What to work on: All lines below containing the string "Boxby" are to be copied.

(Recorded data)
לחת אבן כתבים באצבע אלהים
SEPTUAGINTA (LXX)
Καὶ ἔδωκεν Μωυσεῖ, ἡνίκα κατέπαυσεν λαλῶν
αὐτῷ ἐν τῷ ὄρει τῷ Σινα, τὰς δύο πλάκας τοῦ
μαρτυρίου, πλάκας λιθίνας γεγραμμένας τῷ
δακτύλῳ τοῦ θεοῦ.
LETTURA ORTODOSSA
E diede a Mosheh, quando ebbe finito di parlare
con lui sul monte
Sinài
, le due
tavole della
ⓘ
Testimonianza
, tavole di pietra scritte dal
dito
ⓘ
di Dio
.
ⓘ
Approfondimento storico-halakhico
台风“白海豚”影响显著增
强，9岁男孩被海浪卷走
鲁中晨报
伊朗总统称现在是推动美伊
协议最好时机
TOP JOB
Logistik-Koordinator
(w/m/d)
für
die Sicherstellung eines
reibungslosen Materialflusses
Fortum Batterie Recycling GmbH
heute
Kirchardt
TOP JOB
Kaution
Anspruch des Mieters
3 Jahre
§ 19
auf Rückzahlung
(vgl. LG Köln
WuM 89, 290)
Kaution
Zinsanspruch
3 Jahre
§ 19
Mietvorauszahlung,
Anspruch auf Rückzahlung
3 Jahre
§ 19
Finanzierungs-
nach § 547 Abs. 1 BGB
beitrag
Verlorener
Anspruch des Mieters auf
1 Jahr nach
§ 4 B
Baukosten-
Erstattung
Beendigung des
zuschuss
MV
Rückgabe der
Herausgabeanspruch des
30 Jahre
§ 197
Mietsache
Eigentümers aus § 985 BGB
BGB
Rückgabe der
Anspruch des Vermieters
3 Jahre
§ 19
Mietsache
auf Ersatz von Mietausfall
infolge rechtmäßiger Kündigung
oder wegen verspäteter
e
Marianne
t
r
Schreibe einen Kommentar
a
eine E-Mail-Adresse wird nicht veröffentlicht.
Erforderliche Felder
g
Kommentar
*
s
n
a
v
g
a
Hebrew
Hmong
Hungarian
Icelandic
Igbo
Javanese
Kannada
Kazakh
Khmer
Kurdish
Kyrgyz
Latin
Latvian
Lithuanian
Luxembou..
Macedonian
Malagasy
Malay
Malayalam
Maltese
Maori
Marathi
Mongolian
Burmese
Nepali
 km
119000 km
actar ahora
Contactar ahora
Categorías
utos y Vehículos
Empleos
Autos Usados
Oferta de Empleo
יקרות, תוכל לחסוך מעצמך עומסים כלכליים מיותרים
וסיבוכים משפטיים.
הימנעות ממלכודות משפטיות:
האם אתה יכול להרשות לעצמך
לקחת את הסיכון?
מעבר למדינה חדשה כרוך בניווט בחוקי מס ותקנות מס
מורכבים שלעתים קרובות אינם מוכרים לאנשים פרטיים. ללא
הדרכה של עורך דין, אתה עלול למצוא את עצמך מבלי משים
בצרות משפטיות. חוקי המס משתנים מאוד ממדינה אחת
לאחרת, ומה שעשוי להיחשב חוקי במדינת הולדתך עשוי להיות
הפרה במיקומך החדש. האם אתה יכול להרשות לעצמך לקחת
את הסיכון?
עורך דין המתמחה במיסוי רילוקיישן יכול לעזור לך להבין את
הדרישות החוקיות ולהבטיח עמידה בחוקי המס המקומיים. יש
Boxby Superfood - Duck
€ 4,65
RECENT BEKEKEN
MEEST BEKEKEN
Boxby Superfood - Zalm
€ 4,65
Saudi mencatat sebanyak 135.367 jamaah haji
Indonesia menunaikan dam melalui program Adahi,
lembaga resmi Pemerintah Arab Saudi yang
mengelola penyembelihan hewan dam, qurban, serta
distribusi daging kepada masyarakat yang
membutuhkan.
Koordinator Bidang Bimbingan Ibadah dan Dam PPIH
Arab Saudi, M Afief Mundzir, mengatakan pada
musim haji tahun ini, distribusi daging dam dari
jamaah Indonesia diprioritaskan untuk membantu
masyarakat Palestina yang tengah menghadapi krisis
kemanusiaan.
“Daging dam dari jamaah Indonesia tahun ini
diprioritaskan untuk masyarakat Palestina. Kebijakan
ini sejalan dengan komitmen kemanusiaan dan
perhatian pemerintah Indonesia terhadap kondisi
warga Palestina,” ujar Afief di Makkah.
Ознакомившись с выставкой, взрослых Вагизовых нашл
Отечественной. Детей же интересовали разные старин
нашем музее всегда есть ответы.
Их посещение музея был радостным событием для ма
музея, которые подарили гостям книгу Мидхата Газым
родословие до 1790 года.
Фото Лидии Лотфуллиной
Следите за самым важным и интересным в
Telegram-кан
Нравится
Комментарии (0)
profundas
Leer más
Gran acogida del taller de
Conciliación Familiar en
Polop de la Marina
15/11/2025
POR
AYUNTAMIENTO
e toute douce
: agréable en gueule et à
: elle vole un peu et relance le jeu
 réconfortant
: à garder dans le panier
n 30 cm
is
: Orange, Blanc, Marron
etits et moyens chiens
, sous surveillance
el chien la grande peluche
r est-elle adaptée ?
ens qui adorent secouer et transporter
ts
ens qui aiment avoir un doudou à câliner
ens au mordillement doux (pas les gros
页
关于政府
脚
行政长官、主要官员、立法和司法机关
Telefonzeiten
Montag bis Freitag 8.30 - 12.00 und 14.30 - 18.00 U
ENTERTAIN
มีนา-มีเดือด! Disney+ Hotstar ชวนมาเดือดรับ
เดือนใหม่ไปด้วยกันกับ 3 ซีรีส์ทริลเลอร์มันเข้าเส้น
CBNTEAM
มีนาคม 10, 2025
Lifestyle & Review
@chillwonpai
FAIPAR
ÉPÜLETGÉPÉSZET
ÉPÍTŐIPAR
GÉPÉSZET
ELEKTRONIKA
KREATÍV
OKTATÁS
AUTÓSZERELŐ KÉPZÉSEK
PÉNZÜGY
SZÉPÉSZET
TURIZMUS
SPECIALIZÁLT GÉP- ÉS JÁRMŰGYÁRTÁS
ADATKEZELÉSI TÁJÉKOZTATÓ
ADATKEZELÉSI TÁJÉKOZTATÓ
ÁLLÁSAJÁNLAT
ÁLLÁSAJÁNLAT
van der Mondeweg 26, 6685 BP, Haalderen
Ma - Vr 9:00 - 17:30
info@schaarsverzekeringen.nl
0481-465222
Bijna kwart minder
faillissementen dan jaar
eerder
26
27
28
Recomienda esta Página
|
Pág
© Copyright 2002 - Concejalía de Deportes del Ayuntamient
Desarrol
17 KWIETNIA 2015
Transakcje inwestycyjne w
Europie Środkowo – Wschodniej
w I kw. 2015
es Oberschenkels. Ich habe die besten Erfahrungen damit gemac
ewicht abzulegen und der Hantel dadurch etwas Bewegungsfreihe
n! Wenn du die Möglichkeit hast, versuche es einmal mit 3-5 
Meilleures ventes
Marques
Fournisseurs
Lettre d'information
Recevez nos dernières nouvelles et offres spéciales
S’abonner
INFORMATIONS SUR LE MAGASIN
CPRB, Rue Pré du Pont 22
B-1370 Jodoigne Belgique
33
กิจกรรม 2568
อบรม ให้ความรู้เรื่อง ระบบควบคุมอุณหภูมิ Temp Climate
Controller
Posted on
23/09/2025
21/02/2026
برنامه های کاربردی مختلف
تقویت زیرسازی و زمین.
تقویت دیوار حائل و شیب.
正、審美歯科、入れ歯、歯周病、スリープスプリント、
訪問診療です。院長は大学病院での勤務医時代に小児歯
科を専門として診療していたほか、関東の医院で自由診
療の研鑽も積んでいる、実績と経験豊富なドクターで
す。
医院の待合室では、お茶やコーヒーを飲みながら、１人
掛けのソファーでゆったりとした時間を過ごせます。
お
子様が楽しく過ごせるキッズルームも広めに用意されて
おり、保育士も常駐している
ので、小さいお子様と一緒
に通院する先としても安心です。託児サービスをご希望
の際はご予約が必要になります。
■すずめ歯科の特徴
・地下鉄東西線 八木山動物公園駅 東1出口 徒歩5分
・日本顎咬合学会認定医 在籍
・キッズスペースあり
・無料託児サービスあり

Solution for this problem:
Boxby Superfood - Duck
Boxby Superfood - Zalm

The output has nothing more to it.